» Exercise prompt
Retype the whole of the data exactly.

[Dataset entries]
Content starts

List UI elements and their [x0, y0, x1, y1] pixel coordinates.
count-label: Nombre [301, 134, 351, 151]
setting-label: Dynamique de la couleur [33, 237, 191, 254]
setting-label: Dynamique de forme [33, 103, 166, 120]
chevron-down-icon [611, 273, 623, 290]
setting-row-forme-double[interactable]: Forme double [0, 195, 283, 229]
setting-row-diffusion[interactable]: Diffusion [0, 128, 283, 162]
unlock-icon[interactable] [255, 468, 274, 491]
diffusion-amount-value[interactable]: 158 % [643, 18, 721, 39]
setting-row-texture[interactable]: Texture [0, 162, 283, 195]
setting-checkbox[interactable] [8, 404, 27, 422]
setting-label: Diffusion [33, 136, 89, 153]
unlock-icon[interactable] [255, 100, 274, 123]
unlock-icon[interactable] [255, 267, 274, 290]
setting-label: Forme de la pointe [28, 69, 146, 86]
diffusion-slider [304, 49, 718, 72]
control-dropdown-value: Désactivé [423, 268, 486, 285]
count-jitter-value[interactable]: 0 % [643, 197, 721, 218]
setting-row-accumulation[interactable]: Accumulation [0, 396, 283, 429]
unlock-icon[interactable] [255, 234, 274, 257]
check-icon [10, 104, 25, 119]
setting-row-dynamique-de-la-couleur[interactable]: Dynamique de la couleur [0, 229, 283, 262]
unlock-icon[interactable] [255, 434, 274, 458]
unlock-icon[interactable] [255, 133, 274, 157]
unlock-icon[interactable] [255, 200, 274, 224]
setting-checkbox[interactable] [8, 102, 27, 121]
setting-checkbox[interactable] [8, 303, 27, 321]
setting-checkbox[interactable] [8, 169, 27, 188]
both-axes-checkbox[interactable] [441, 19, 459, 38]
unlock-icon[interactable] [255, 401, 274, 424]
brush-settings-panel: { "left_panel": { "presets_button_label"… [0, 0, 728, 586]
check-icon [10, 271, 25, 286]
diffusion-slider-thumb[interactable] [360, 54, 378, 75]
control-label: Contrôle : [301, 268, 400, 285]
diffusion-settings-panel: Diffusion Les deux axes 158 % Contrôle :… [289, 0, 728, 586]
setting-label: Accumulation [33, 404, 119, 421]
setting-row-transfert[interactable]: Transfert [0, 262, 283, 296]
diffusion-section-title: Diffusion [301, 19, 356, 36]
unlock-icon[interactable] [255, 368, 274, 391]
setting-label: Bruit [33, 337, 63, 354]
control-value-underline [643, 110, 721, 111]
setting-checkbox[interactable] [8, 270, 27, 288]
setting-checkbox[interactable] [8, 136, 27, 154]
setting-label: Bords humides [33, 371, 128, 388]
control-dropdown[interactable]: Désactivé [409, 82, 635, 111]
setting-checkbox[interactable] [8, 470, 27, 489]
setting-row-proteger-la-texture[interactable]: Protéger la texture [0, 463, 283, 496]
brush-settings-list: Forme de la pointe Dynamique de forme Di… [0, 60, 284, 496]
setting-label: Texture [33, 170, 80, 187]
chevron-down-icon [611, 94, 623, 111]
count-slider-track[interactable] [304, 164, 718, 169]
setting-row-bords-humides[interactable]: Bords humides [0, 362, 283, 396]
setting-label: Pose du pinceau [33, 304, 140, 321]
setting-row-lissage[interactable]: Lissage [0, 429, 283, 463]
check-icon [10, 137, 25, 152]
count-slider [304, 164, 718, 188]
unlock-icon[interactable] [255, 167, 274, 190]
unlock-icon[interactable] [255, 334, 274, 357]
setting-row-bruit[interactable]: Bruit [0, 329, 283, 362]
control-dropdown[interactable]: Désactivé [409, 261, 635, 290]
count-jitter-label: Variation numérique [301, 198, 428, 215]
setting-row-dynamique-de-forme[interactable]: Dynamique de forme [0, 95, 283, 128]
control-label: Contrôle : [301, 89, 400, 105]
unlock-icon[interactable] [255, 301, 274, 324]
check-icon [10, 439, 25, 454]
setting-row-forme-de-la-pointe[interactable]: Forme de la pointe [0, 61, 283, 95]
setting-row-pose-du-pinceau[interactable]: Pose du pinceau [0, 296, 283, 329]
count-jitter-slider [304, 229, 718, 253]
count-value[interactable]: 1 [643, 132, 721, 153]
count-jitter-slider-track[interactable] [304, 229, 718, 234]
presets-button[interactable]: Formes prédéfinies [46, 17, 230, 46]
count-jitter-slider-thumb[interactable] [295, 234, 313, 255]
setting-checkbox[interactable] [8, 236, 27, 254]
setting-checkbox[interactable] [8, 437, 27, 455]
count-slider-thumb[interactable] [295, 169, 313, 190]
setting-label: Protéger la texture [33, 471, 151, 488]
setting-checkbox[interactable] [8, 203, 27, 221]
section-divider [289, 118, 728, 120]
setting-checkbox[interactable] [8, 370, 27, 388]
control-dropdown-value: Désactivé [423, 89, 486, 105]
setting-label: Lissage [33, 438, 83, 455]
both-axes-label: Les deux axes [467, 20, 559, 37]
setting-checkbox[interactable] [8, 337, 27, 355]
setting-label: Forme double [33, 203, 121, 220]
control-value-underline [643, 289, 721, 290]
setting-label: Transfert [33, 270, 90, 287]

Content ends

» Output of the exercise
List UI elements and their [x0, y0, x1, y1] pixel coordinates.
count-label: Nombre [301, 134, 351, 151]
setting-label: Dynamique de la couleur [33, 237, 191, 254]
setting-label: Dynamique de forme [33, 103, 166, 120]
chevron-down-icon [611, 273, 623, 290]
setting-row-forme-double[interactable]: Forme double [0, 195, 283, 229]
setting-row-diffusion[interactable]: Diffusion [0, 128, 283, 162]
unlock-icon[interactable] [255, 468, 274, 491]
diffusion-amount-value[interactable]: 158 % [643, 18, 721, 39]
setting-row-texture[interactable]: Texture [0, 162, 283, 195]
setting-checkbox[interactable] [8, 404, 27, 422]
setting-label: Diffusion [33, 136, 89, 153]
unlock-icon[interactable] [255, 100, 274, 123]
unlock-icon[interactable] [255, 267, 274, 290]
setting-label: Forme de la pointe [28, 69, 146, 86]
diffusion-slider [304, 49, 718, 72]
control-dropdown-value: Désactivé [423, 268, 486, 285]
count-jitter-value[interactable]: 0 % [643, 197, 721, 218]
setting-row-accumulation[interactable]: Accumulation [0, 396, 283, 429]
unlock-icon[interactable] [255, 234, 274, 257]
check-icon [10, 104, 25, 119]
setting-row-dynamique-de-la-couleur[interactable]: Dynamique de la couleur [0, 229, 283, 262]
unlock-icon[interactable] [255, 434, 274, 458]
unlock-icon[interactable] [255, 133, 274, 157]
unlock-icon[interactable] [255, 200, 274, 224]
setting-checkbox[interactable] [8, 102, 27, 121]
setting-checkbox[interactable] [8, 303, 27, 321]
setting-checkbox[interactable] [8, 169, 27, 188]
both-axes-checkbox[interactable] [441, 19, 459, 38]
unlock-icon[interactable] [255, 401, 274, 424]
brush-settings-panel: { "left_panel": { "presets_button_label"… [0, 0, 728, 586]
check-icon [10, 271, 25, 286]
diffusion-slider-thumb[interactable] [360, 54, 378, 75]
control-label: Contrôle : [301, 268, 400, 285]
diffusion-settings-panel: Diffusion Les deux axes 158 % Contrôle :… [289, 0, 728, 586]
setting-label: Accumulation [33, 404, 119, 421]
setting-row-transfert[interactable]: Transfert [0, 262, 283, 296]
diffusion-section-title: Diffusion [301, 19, 356, 36]
unlock-icon[interactable] [255, 368, 274, 391]
setting-label: Bruit [33, 337, 63, 354]
control-value-underline [643, 110, 721, 111]
setting-checkbox[interactable] [8, 270, 27, 288]
setting-checkbox[interactable] [8, 136, 27, 154]
setting-label: Bords humides [33, 371, 128, 388]
control-dropdown[interactable]: Désactivé [409, 82, 635, 111]
setting-checkbox[interactable] [8, 470, 27, 489]
setting-row-proteger-la-texture[interactable]: Protéger la texture [0, 463, 283, 496]
brush-settings-list: Forme de la pointe Dynamique de forme Di… [0, 60, 284, 496]
setting-label: Texture [33, 170, 80, 187]
chevron-down-icon [611, 94, 623, 111]
count-slider-track[interactable] [304, 164, 718, 169]
setting-row-bords-humides[interactable]: Bords humides [0, 362, 283, 396]
setting-label: Pose du pinceau [33, 304, 140, 321]
setting-row-lissage[interactable]: Lissage [0, 429, 283, 463]
check-icon [10, 137, 25, 152]
count-slider [304, 164, 718, 188]
unlock-icon[interactable] [255, 167, 274, 190]
unlock-icon[interactable] [255, 334, 274, 357]
setting-row-bruit[interactable]: Bruit [0, 329, 283, 362]
control-dropdown[interactable]: Désactivé [409, 261, 635, 290]
count-jitter-label: Variation numérique [301, 198, 428, 215]
setting-row-dynamique-de-forme[interactable]: Dynamique de forme [0, 95, 283, 128]
control-label: Contrôle : [301, 89, 400, 105]
unlock-icon[interactable] [255, 301, 274, 324]
check-icon [10, 439, 25, 454]
setting-row-forme-de-la-pointe[interactable]: Forme de la pointe [0, 61, 283, 95]
setting-row-pose-du-pinceau[interactable]: Pose du pinceau [0, 296, 283, 329]
count-jitter-slider [304, 229, 718, 253]
count-value[interactable]: 1 [643, 132, 721, 153]
count-jitter-slider-track[interactable] [304, 229, 718, 234]
presets-button[interactable]: Formes prédéfinies [46, 17, 230, 46]
count-jitter-slider-thumb[interactable] [295, 234, 313, 255]
setting-checkbox[interactable] [8, 236, 27, 254]
setting-checkbox[interactable] [8, 437, 27, 455]
count-slider-thumb[interactable] [295, 169, 313, 190]
setting-label: Protéger la texture [33, 471, 151, 488]
setting-checkbox[interactable] [8, 203, 27, 221]
section-divider [289, 118, 728, 120]
setting-checkbox[interactable] [8, 370, 27, 388]
control-dropdown-value: Désactivé [423, 89, 486, 105]
setting-label: Lissage [33, 438, 83, 455]
both-axes-label: Les deux axes [467, 20, 559, 37]
setting-checkbox[interactable] [8, 337, 27, 355]
setting-label: Forme double [33, 203, 121, 220]
control-value-underline [643, 289, 721, 290]
setting-label: Transfert [33, 270, 90, 287]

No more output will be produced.